* _WORK ORDER_
From the line that includes "Identify the location of Schedule" down to the final line of the data below, copy every line exactly and leave the rest out.

Stored data

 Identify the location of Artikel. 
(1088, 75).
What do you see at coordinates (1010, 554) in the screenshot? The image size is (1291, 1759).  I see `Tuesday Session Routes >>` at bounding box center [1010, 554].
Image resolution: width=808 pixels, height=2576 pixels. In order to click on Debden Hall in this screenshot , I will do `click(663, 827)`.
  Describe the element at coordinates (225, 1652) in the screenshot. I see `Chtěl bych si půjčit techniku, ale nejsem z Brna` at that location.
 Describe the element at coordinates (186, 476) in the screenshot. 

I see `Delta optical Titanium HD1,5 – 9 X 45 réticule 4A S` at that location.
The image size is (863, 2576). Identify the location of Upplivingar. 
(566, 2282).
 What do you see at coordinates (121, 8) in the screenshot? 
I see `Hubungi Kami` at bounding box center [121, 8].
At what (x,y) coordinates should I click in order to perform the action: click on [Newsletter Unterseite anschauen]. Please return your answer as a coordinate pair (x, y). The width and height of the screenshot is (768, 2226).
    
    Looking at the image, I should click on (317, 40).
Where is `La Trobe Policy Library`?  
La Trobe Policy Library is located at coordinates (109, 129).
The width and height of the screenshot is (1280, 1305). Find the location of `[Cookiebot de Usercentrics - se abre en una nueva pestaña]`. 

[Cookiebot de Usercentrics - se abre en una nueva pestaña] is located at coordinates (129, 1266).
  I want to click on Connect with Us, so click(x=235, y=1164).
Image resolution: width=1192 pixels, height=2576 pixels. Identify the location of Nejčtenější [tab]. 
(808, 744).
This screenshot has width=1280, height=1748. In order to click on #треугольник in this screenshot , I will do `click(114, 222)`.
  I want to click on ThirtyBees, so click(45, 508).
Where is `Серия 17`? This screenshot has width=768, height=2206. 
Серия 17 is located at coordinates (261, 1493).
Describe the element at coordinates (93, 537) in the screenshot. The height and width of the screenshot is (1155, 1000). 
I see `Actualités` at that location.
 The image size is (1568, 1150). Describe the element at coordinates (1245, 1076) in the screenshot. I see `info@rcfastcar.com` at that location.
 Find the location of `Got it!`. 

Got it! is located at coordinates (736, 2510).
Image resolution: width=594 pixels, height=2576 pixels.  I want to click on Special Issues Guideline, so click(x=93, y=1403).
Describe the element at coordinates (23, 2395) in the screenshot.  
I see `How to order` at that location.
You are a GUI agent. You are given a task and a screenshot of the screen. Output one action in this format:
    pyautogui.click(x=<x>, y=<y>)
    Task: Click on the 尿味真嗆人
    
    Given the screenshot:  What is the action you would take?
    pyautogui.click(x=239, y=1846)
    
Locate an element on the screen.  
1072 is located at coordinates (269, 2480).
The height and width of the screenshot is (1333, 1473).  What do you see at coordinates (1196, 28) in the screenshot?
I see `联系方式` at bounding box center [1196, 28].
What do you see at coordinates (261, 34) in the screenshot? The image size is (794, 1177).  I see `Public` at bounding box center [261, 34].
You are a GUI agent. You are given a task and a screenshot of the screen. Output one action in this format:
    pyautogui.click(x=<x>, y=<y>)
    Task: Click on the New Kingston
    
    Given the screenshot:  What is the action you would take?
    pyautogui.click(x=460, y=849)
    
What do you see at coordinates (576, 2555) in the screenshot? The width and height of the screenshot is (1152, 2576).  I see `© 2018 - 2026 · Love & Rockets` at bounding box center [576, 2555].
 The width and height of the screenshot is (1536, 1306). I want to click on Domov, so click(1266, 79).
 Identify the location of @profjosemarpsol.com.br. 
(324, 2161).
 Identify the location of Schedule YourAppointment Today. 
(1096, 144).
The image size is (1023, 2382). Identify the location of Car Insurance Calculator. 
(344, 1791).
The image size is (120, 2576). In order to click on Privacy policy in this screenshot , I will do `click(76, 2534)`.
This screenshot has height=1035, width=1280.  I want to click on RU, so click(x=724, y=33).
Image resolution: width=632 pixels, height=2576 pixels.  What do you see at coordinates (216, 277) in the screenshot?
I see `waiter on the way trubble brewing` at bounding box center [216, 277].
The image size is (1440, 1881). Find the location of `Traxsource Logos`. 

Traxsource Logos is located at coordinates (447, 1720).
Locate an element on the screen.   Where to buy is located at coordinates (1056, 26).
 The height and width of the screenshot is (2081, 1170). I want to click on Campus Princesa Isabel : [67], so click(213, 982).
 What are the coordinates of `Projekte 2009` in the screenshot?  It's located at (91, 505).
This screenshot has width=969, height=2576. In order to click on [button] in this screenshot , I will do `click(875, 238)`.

* _RESPONSE BOX_
 Identify the location of Schedule YourAppointment Today. 
(1096, 144).
The image size is (1023, 2382). Identify the location of Car Insurance Calculator. 
(344, 1791).
The image size is (120, 2576). In order to click on Privacy policy in this screenshot , I will do `click(76, 2534)`.
This screenshot has height=1035, width=1280.  I want to click on RU, so click(x=724, y=33).
Image resolution: width=632 pixels, height=2576 pixels.  What do you see at coordinates (216, 277) in the screenshot?
I see `waiter on the way trubble brewing` at bounding box center [216, 277].
The image size is (1440, 1881). Find the location of `Traxsource Logos`. 

Traxsource Logos is located at coordinates (447, 1720).
Locate an element on the screen.   Where to buy is located at coordinates (1056, 26).
 The height and width of the screenshot is (2081, 1170). I want to click on Campus Princesa Isabel : [67], so click(213, 982).
 What are the coordinates of `Projekte 2009` in the screenshot?  It's located at (91, 505).
This screenshot has width=969, height=2576. In order to click on [button] in this screenshot , I will do `click(875, 238)`.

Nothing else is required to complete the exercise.